*What you have to do:*
For the listing below, return the line containing "2-Rad Wehrli GmbH (654, 1889)", the line containing "Roller (352, 2379)", and all lines in between, exactly as written and nothing else.

*Data for this exercise:*
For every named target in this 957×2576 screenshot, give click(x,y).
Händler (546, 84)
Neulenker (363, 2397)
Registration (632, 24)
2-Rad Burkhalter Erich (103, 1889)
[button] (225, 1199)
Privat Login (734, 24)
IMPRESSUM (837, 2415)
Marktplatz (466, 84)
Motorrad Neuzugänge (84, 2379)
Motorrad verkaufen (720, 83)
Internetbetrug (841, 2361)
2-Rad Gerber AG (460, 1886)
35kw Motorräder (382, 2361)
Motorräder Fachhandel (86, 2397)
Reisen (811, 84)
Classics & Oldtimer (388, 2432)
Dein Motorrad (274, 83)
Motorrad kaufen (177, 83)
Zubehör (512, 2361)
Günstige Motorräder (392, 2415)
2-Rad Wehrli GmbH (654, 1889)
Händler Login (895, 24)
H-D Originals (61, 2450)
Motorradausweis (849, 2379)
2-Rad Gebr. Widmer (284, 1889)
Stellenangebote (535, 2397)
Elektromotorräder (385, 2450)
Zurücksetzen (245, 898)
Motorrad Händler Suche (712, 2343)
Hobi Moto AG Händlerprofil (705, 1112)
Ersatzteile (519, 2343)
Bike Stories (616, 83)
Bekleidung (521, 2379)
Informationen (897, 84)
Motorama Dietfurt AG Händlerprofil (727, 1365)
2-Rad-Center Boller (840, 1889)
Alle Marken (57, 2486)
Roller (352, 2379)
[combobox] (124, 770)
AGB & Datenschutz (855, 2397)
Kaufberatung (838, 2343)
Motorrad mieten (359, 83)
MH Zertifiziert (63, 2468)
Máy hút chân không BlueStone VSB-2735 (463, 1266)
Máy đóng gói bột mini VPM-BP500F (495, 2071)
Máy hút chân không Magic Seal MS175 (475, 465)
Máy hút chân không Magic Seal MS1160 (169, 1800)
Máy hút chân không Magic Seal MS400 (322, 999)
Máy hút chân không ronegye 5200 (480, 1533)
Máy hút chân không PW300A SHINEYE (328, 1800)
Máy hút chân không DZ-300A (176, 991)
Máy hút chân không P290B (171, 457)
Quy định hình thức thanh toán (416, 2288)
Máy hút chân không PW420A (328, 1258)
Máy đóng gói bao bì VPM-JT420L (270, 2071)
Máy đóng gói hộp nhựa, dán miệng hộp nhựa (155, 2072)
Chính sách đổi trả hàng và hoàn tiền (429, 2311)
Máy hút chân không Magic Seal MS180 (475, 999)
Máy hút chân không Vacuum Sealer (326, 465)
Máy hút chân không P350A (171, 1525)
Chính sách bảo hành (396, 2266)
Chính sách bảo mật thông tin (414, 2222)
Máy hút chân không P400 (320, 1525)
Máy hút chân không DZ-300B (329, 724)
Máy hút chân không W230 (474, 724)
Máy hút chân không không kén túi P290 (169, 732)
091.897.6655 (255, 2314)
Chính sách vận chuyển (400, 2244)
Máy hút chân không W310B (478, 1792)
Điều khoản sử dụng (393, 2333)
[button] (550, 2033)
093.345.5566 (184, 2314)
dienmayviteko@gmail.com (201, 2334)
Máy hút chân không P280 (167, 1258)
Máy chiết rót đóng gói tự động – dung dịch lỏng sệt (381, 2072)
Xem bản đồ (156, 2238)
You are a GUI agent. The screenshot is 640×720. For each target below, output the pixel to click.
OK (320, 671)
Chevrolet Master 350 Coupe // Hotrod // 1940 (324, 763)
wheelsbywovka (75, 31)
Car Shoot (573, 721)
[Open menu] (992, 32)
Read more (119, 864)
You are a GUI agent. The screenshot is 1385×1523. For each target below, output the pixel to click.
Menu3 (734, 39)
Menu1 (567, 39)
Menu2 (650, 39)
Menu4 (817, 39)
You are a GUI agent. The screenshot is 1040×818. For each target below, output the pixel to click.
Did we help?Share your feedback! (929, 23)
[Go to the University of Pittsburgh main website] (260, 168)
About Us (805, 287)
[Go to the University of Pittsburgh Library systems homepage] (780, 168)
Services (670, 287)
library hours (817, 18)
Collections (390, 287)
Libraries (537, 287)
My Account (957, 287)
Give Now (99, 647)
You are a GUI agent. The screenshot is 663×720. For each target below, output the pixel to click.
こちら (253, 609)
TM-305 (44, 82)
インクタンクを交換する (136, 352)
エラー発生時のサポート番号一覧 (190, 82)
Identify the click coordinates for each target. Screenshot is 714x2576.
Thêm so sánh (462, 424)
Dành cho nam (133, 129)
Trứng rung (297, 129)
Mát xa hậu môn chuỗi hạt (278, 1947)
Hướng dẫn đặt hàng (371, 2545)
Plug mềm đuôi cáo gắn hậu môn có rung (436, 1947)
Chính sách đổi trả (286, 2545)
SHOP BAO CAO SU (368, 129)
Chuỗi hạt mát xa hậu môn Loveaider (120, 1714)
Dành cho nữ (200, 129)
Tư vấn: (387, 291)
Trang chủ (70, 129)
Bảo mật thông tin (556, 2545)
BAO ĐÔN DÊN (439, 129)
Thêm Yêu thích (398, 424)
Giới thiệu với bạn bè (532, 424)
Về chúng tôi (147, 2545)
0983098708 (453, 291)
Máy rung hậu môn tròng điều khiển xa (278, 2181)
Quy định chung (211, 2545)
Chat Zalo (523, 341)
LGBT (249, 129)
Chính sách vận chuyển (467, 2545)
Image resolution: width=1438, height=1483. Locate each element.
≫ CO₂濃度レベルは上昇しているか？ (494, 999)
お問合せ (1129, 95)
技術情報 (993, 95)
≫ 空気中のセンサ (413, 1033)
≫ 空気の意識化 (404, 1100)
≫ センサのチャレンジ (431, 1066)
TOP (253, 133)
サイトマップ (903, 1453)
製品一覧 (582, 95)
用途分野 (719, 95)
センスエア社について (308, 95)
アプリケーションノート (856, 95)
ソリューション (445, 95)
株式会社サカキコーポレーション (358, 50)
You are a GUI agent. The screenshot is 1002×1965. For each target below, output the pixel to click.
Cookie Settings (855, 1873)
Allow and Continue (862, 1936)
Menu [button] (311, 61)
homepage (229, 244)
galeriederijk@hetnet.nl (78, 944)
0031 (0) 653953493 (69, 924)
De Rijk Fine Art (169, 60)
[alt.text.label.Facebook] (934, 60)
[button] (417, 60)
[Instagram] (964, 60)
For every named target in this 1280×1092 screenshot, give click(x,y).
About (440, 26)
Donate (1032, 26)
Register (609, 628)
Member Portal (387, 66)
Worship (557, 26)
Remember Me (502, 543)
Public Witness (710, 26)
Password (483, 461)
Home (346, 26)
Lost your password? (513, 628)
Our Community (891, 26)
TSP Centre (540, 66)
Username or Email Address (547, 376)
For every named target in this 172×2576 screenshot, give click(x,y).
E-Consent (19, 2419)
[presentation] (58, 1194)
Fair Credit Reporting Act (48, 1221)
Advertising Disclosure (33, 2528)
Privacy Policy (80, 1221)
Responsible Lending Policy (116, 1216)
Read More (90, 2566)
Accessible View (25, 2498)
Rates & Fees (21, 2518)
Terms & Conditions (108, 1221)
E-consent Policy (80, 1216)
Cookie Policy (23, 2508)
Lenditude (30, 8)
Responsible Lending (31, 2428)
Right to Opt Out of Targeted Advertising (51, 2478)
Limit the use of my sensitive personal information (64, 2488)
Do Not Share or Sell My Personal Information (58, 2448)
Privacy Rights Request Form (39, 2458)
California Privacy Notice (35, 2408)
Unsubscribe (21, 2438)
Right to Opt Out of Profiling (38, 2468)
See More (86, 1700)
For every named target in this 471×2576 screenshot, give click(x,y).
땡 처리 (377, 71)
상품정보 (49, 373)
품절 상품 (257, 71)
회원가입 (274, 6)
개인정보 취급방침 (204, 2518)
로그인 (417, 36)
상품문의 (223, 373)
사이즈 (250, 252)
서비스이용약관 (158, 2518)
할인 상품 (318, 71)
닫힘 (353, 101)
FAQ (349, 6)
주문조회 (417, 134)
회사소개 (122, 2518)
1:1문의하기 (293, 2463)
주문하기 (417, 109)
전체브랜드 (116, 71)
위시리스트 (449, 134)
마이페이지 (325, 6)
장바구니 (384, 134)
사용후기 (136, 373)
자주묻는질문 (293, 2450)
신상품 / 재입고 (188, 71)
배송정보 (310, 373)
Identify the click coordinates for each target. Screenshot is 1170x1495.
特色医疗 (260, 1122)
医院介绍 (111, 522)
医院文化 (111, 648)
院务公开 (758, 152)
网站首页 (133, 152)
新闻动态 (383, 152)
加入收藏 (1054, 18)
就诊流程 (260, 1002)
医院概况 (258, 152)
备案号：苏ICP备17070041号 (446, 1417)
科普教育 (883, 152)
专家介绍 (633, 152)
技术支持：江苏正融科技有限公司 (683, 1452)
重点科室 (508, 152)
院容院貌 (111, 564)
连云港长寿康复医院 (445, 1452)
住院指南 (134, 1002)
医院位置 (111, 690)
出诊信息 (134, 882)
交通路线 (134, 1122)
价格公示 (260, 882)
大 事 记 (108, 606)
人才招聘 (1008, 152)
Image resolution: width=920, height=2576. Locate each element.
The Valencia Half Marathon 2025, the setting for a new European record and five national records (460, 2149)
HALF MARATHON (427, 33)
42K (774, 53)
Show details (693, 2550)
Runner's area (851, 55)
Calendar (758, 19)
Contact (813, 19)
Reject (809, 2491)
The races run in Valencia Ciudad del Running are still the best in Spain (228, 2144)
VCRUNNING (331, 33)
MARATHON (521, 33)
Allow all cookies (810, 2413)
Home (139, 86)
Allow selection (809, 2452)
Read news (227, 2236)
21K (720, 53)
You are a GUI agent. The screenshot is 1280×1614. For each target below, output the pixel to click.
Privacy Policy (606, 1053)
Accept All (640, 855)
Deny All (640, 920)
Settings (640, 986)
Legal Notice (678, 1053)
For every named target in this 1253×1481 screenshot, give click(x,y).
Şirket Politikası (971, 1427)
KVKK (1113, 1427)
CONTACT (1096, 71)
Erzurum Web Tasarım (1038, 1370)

*Exercise response:*
2-Rad Wehrli GmbH (654, 1889)
Händler Login (895, 24)
H-D Originals (61, 2450)
Motorradausweis (849, 2379)
2-Rad Gebr. Widmer (284, 1889)
Stellenangebote (535, 2397)
Elektromotorräder (385, 2450)
Zurücksetzen (245, 898)
Motorrad Händler Suche (712, 2343)
Hobi Moto AG Händlerprofil (705, 1112)
Ersatzteile (519, 2343)
Bike Stories (616, 83)
Bekleidung (521, 2379)
Informationen (897, 84)
Motorama Dietfurt AG Händlerprofil (727, 1365)
2-Rad-Center Boller (840, 1889)
Alle Marken (57, 2486)
Roller (352, 2379)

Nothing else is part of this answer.